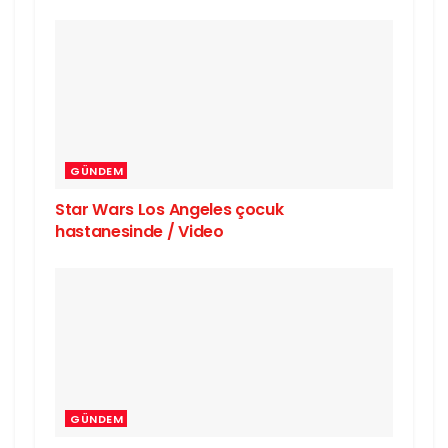
GÜNDEM
Star Wars Los Angeles çocuk
hastanesinde / Video
GÜNDEM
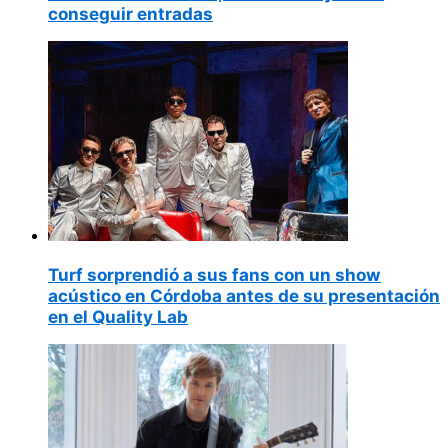
conseguir entradas
Turf sorprendió a sus fans con un show
acústico en Córdoba antes de su presentación
en el Quality Lab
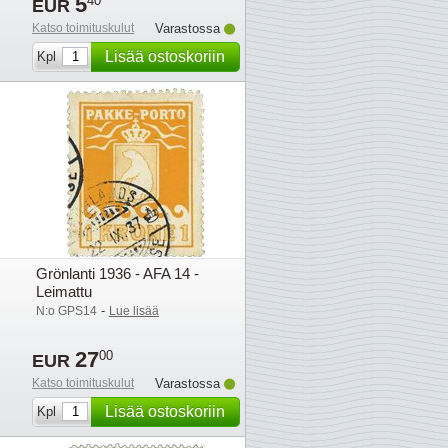
5
40
EUR
Katso toimituskulut
Varastossa
Lisää ostoskoriin
Kpl
Grönlanti 1936 - AFA 14 -
Leimattu
-
N:o GPS14
Lue lisää
27
00
EUR
Katso toimituskulut
Varastossa
Lisää ostoskoriin
Kpl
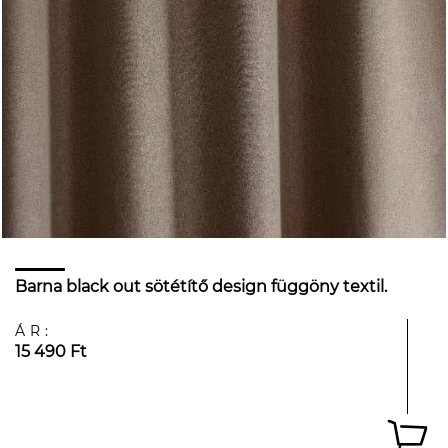
Barna black out sötétítő design függöny textil.
ÁR:
15 490 Ft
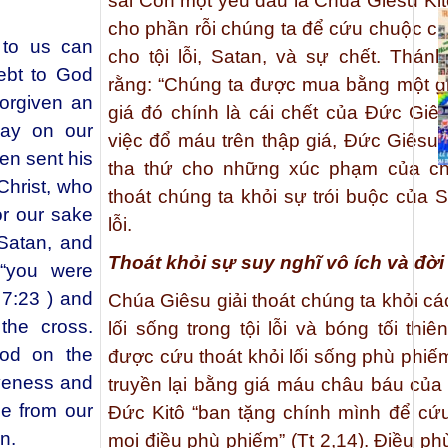
sai Con một yêu dấu là Chúa Giêsu Kit
cho phần rỗi chúng ta để cứu chuộc ch
 to us can
cho tội lỗi, Satan, và sự chết. Thán
ebt to God
rằng: “Chúng ta được mua bằng một giá
orgiven an
giá đó chính là cái chết của Đức Giês
pay on our
việc đổ máu trên thập giá, Đức Giêsu 
en sent his
tha thứ cho những xúc phạm của ch
Christ, who
thoát chúng ta khỏi sự trói buộc của S
for our sake
lỗi.
 Satan, and
Thoát khỏi sự suy nghĩ vô ích và đời 
 “you were
 7:23 ) and
Chúa Giêsu giải thoát chúng ta khỏi cá
the cross.
lối sống trong tội lỗi và bóng tối thi
ood on the
được cứu thoát khỏi lối sống phù phi
iveness and
truyền lại bằng giá máu châu báu của 
se from our
Đức Kitô “ban tặng chính mình để cứu
n.
mọi điều phù phiếm” (Tt 2,14). Điều p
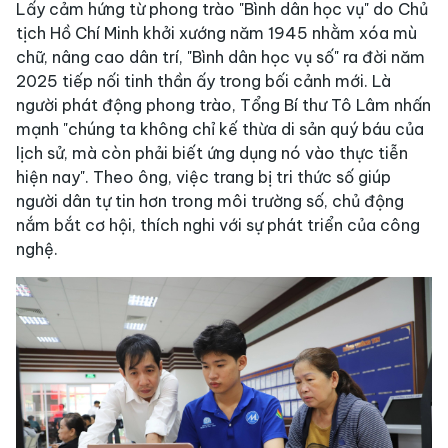
Lấy cảm hứng từ phong trào "Bình dân học vụ" do Chủ
tịch Hồ Chí Minh khởi xướng năm 1945 nhằm xóa mù
chữ, nâng cao dân trí, "Bình dân học vụ số" ra đời năm
2025 tiếp nối tinh thần ấy trong bối cảnh mới. Là
người phát động phong trào, Tổng Bí thư Tô Lâm nhấn
mạnh "chúng ta không chỉ kế thừa di sản quý báu của
lịch sử, mà còn phải biết ứng dụng nó vào thực tiễn
hiện nay". Theo ông, việc trang bị tri thức số giúp
người dân tự tin hơn trong môi trường số, chủ động
nắm bắt cơ hội, thích nghi với sự phát triển của công
nghệ.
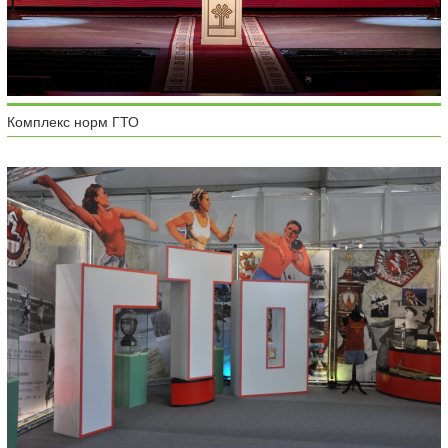
Комплекс норм ГТО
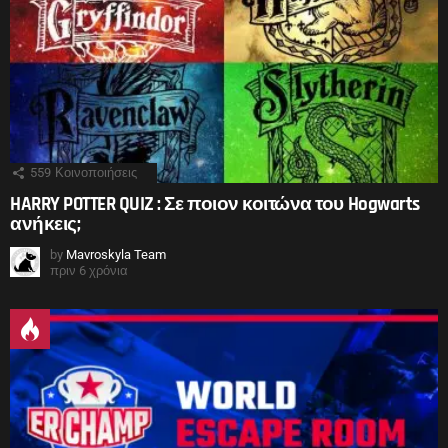
559
Κοινοποιήσεις
HARRY POTTER QUIZ : Σε ποιον κοιτώνα του Hogwarts
ανήκεις;
by
Mavroskyla Team
πριν 6 χρόνια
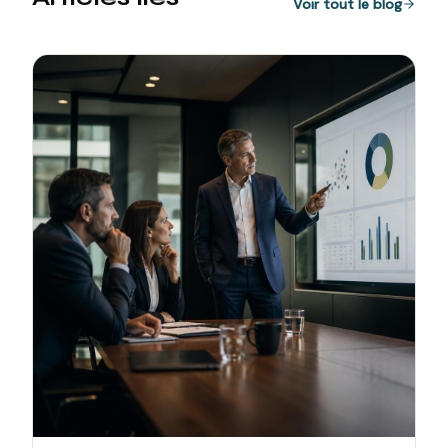
Voir tout le blog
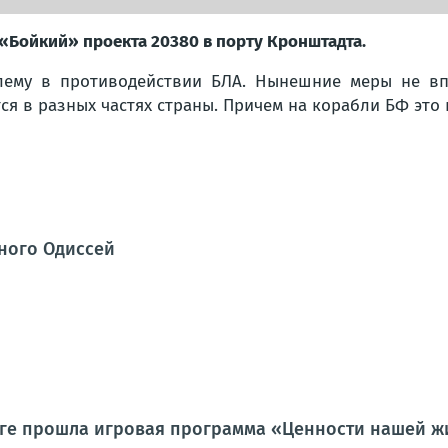
 «Бойкий» проекта 20380 в порту Кронштадта.
лему в противодействии БЛА. Нынешние меры не в
ся в разных частях страны. Причем на корабли БФ это 
ного Одиссей
уге прошла игровая программа «Ценности нашей ж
============
#### Instructions to follow:
Copy each line of the records containing the string "bằng".

#### Response to this task:
rằng: “Chúng ta được mua bằng một giá
truyền lại bằng giá máu châu báu của 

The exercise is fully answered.